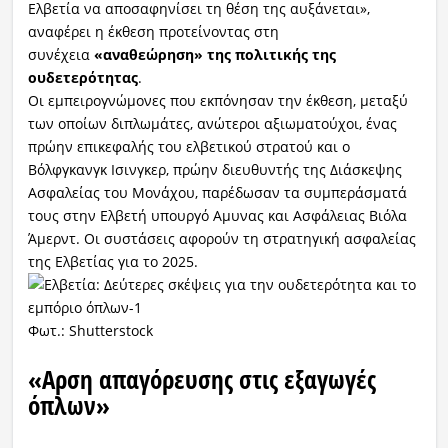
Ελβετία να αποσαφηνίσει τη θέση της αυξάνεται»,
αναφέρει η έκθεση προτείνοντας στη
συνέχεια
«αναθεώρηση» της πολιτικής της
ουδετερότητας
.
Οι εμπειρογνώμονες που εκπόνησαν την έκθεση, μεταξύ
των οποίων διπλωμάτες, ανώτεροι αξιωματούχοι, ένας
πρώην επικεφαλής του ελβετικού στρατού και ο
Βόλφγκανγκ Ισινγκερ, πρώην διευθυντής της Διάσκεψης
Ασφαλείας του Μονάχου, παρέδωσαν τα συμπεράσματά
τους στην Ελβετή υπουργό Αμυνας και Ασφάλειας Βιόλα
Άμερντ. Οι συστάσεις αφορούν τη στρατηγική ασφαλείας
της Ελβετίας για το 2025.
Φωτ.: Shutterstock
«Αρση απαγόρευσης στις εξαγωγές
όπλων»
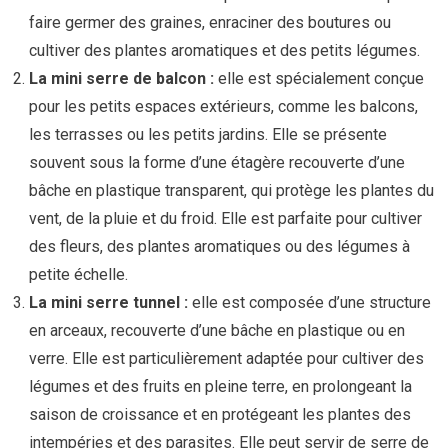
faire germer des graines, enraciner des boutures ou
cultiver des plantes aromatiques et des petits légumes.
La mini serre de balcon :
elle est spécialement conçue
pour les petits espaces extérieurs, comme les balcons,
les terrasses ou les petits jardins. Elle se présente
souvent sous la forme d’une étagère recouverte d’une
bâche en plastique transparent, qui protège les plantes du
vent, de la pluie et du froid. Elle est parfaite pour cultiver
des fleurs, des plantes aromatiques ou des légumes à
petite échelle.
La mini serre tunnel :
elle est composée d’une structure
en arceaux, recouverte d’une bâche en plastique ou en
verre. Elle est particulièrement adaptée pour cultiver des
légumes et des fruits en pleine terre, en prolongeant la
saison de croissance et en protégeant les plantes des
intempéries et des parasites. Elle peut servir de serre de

------------------------------------------------------------

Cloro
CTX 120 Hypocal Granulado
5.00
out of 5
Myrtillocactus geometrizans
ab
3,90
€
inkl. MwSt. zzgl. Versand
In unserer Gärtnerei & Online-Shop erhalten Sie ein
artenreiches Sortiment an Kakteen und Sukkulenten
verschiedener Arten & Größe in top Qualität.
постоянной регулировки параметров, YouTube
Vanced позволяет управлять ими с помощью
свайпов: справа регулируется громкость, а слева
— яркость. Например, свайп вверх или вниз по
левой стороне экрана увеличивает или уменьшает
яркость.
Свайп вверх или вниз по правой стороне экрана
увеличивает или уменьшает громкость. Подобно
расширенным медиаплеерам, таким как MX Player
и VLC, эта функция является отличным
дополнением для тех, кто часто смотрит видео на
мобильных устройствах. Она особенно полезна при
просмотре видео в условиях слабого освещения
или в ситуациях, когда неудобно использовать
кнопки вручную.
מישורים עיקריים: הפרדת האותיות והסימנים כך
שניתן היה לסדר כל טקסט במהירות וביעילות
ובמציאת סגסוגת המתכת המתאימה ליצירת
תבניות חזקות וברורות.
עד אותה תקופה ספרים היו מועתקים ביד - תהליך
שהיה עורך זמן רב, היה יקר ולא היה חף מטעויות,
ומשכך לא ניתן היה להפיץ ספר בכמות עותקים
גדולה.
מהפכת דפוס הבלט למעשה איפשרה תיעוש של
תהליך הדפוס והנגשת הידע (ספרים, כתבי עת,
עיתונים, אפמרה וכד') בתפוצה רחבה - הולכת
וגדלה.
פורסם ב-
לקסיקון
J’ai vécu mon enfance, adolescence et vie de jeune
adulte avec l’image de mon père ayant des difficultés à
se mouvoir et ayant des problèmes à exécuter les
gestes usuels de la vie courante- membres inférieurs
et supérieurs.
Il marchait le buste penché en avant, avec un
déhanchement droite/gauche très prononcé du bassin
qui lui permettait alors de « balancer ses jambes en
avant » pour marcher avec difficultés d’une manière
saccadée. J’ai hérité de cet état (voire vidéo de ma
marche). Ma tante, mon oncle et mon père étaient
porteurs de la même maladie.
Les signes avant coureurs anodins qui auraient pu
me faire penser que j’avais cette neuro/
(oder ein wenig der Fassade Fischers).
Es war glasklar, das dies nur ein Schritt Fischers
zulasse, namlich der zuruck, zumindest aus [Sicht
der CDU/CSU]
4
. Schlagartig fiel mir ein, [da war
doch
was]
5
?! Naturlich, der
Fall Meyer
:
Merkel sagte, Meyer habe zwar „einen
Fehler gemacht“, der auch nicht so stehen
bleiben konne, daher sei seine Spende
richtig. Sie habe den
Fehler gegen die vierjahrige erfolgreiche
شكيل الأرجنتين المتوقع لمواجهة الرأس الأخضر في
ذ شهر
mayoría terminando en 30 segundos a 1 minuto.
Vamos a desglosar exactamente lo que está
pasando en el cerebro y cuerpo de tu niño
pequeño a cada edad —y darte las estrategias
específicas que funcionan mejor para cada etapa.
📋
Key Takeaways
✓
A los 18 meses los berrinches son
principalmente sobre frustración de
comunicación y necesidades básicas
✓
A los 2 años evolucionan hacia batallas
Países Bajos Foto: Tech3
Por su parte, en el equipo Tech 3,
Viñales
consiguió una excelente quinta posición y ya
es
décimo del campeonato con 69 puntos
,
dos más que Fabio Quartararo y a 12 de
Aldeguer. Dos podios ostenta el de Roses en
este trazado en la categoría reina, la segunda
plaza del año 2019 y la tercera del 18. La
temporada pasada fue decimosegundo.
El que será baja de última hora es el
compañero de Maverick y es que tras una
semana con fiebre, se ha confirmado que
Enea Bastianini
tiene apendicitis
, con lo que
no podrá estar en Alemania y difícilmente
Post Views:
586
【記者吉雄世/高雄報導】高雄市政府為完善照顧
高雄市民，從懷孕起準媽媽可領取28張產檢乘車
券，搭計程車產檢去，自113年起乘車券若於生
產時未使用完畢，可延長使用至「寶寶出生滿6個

------------------------------------------------------------

> [Exercise prompt] Skip every picture, and restate word for word only the lines above from the line containing "Ελβετία να αποσαφηνίσει" to the line containing "elle est composée d’une structure", both of them included.

> [Task response]
Ελβετία να αποσαφηνίσει τη θέση της αυξάνεται»,
αναφέρει η έκθεση προτείνοντας στη
συνέχεια
«αναθεώρηση» της πολιτικής της
ουδετερότητας
.
Οι εμπειρογνώμονες που εκπόνησαν την έκθεση, μεταξύ
των οποίων διπλωμάτες, ανώτεροι αξιωματούχοι, ένας
πρώην επικεφαλής του ελβετικού στρατού και ο
Βόλφγκανγκ Ισινγκερ, πρώην διευθυντής της Διάσκεψης
Ασφαλείας του Μονάχου, παρέδωσαν τα συμπεράσματά
τους στην Ελβετή υπουργό Αμυνας και Ασφάλειας Βιόλα
Άμερντ. Οι συστάσεις αφορούν τη στρατηγική ασφαλείας
της Ελβετίας για το 2025.
Φωτ.: Shutterstock
«Αρση απαγόρευσης στις εξαγωγές
όπλων»
faire germer des graines, enraciner des boutures ou
cultiver des plantes aromatiques et des petits légumes.
La mini serre de balcon :
elle est spécialement conçue
pour les petits espaces extérieurs, comme les balcons,
les terrasses ou les petits jardins. Elle se présente
souvent sous la forme d’une étagère recouverte d’une
bâche en plastique transparent, qui protège les plantes du
vent, de la pluie et du froid. Elle est parfaite pour cultiver
des fleurs, des plantes aromatiques ou des légumes à
petite échelle.
La mini serre tunnel :
elle est composée d’une structure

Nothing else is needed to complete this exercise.